Graders study Frank Lloyd Wright and create stain glass artwork
Every civilization is partly defined and recognized by its architecture, and throughout history individual architects have contributed largely to the quality of life within their own societies. Frank Lloyd Wright was probably the most significant native-born American architect of the 20th century.
Frank Lloyd Wright was born on June 8, 1867, in Wisconsin. His mother covered the walls of the nursery with pictures of architecture to encourage him in this pursuit. Wright designed a total of more than 1000 buildings and 600 were constructed. His Prairie House designs are seen mainly in the Chicago area and into Wisconsin. He believed that a structure should be in harmony with its natural surroundings. He even built a house around a tree so the tree would not be cut down. He always incorporated Earth, Wind, Fire and Water into his designs.
His eye for details extended not only to the structure but also to the furniture and the windows. He was a genius in designing stain glass windows for each structure. Wright despised artificial light, so he took advantage of natural lighting – even moon lighting to give each room character. The 8th graders were in awe of his talent and how nature and geometry were uniquely combined in each building. They also were very disturbed when they found out that over ½ of his structures have been torn down. The Imperial Hotel for example was built to house the guests of the Emperor and the design was to be earthquake proof. Wright saw that it was as the hotel survived the massive earthquake in 1923. The hotel was torn down in 1969 for a more “modern hotel”.

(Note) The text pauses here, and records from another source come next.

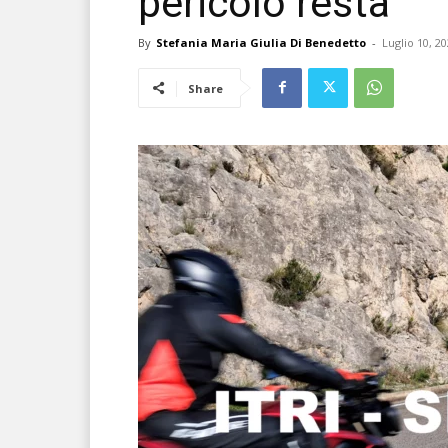
pericolo resta
By
Stefania Maria Giulia Di Benedetto
-
Luglio 10, 2
Share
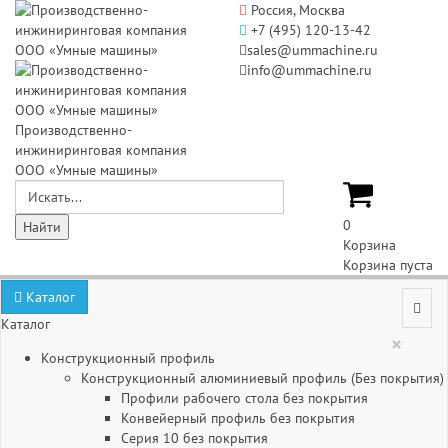
Россия, Москва
+7 (495) 120-13-42
sales@ummachine.ru
info@ummachine.ru
Производственно-
инжиниринговая компания
ООО «Умные машины»
0
Корзина
Корзина пуста
Каталог
Каталог
×
Конструкционный профиль
Конструкционный алюминиевый профиль (Без покрытия)
Профили рабочего стола без покрытия
Конвейерный профиль без покрытия
Серия 10 без покрытия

The 8th Grade Pre-Algebra classes at Prairie Middle School researched some of Wright’s most famous structures: Taliesin West (Arizona), The Imperial Hotel (Tokyo), The Robie House (Chicago), The Hollyhock House (California), The Annunciation Greek Orthodox Church (Wisconsin), The Hanna House (California), and Falling Water (Pennsylvania). The students designed houses on a website from the Wright Foundation. Here the student put in walls, furniture and lighting as well as landscaped the area. The students found this to be exciting work that demands an eye for details. The students also colored velum reproductions of Wright’s windows. For a final project the students were able to get a glimpse into Wright’s famous stain glass windows by designing their own stain glass artwork. Shirley Stark and Terri Duman came to the middle school to teach the students how to design stain glass sun catchers. The students picked geometric pieces of glass that were precut and ground. Once their designed was complete they learned how to wrap the glass in copper foiling and using the solder irons tin the edges. The next day the students took their pieces and solder them together to complete the project. The students were amazed at how many different designs they could create using basic geometric shapes.
From the time Wright started designing until the day he died (April 9, 1959) his buildings set a precedent. We can only image how homes would appear today if he had not chosen the career his mother led him towards.